== DATA PROVIDED ==

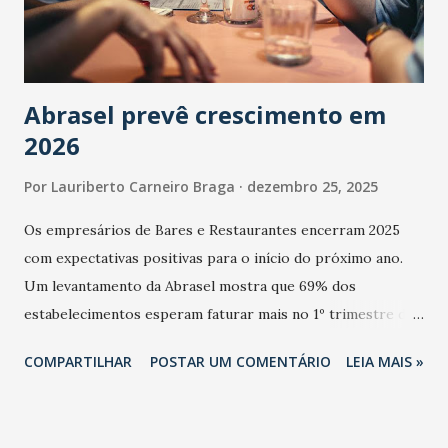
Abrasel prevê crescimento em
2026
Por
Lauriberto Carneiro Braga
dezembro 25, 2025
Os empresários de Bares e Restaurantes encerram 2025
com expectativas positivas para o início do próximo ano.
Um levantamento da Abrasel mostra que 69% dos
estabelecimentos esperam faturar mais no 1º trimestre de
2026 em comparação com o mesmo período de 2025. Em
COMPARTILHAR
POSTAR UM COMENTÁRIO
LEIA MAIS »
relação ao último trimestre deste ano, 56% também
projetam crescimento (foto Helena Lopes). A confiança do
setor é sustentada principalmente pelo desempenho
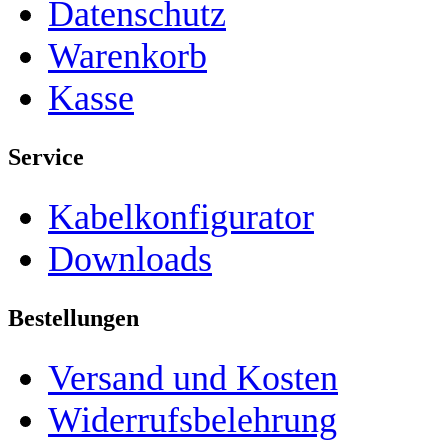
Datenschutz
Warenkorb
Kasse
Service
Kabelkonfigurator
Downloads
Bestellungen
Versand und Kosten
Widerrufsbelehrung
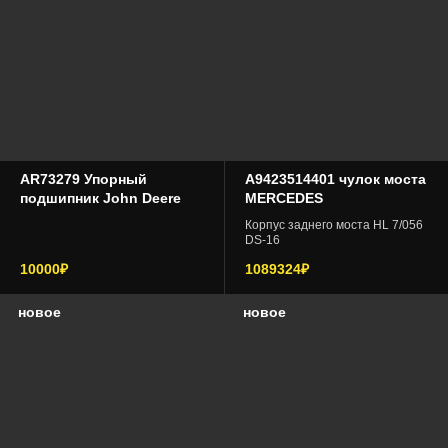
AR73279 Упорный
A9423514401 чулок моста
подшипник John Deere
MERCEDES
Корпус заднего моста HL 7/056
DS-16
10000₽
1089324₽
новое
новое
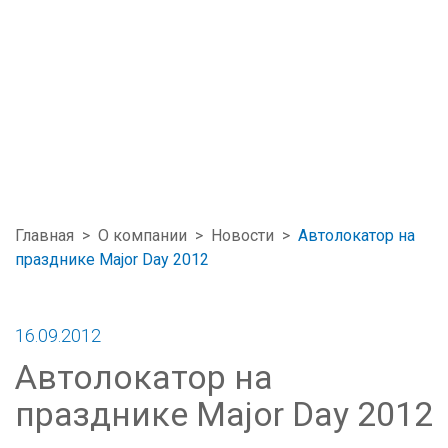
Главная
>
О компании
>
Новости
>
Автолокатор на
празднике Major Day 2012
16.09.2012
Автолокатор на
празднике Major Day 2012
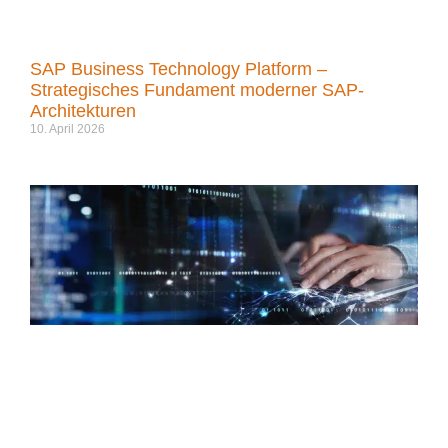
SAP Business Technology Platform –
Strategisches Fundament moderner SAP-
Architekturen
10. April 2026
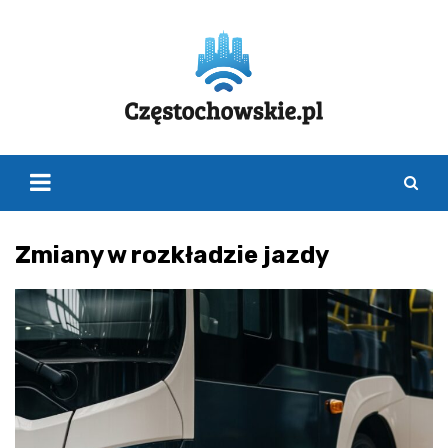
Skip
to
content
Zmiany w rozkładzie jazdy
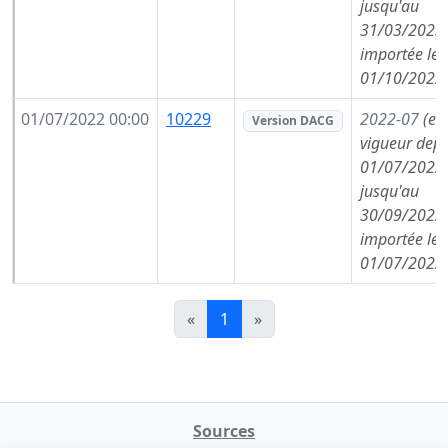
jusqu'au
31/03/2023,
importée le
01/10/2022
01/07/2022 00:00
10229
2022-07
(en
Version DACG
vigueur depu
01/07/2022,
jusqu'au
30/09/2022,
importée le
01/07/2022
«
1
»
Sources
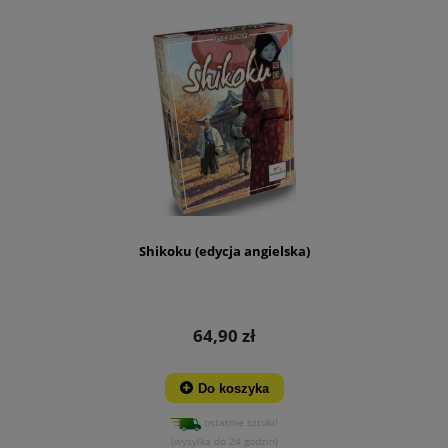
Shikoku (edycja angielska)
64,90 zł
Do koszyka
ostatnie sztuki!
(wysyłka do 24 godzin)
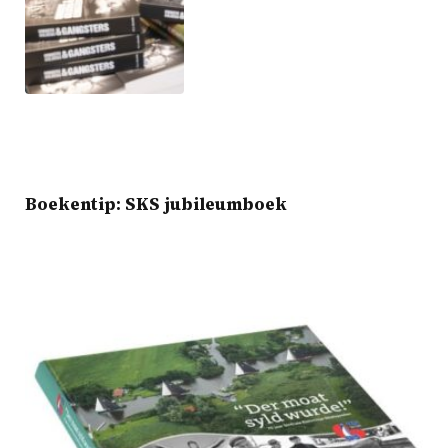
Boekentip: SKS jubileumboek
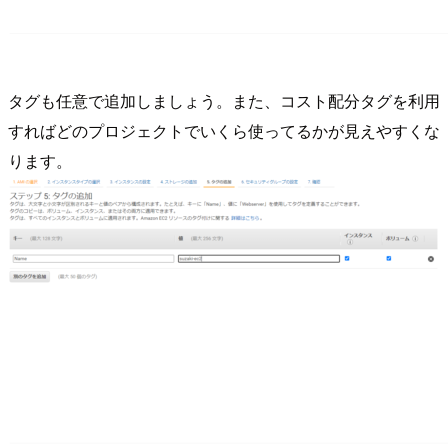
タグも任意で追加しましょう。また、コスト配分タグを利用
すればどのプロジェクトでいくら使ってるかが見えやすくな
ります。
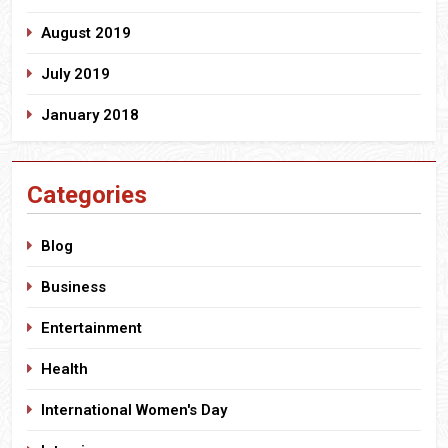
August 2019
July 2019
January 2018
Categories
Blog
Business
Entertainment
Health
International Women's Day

===

◆ **WORK ORDER**
The total, and only the total: count the lines above that contain "моста".

◆ **FINISHED TASK**
2